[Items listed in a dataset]
▼
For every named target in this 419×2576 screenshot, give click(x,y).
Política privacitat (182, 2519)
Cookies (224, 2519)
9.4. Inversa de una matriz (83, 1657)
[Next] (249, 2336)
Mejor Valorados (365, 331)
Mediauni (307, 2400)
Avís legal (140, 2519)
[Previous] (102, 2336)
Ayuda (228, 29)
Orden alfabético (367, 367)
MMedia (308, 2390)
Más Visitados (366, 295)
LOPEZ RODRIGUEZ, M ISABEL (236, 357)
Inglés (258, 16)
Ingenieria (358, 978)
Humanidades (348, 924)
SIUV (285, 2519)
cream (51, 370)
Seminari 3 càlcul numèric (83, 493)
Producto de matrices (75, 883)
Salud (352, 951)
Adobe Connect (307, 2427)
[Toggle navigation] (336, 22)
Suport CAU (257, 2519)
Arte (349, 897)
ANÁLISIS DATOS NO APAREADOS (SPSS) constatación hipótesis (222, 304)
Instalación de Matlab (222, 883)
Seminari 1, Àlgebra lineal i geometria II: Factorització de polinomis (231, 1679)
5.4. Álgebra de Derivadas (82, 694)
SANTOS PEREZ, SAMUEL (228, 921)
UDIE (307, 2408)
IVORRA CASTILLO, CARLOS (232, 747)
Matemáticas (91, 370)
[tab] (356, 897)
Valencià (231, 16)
▲
ASSIGNMENT. The line containing "[Toggle navigation] (336, 22)" begins the span, and the last line of the records above ends it. Return that span exactly, and nothing outside it.

THE ANSWER.
[Toggle navigation] (336, 22)
Suport CAU (257, 2519)
Arte (349, 897)
ANÁLISIS DATOS NO APAREADOS (SPSS) constatación hipótesis (222, 304)
Instalación de Matlab (222, 883)
Seminari 1, Àlgebra lineal i geometria II: Factorització de polinomis (231, 1679)
5.4. Álgebra de Derivadas (82, 694)
SANTOS PEREZ, SAMUEL (228, 921)
UDIE (307, 2408)
IVORRA CASTILLO, CARLOS (232, 747)
Matemáticas (91, 370)
[tab] (356, 897)
Valencià (231, 16)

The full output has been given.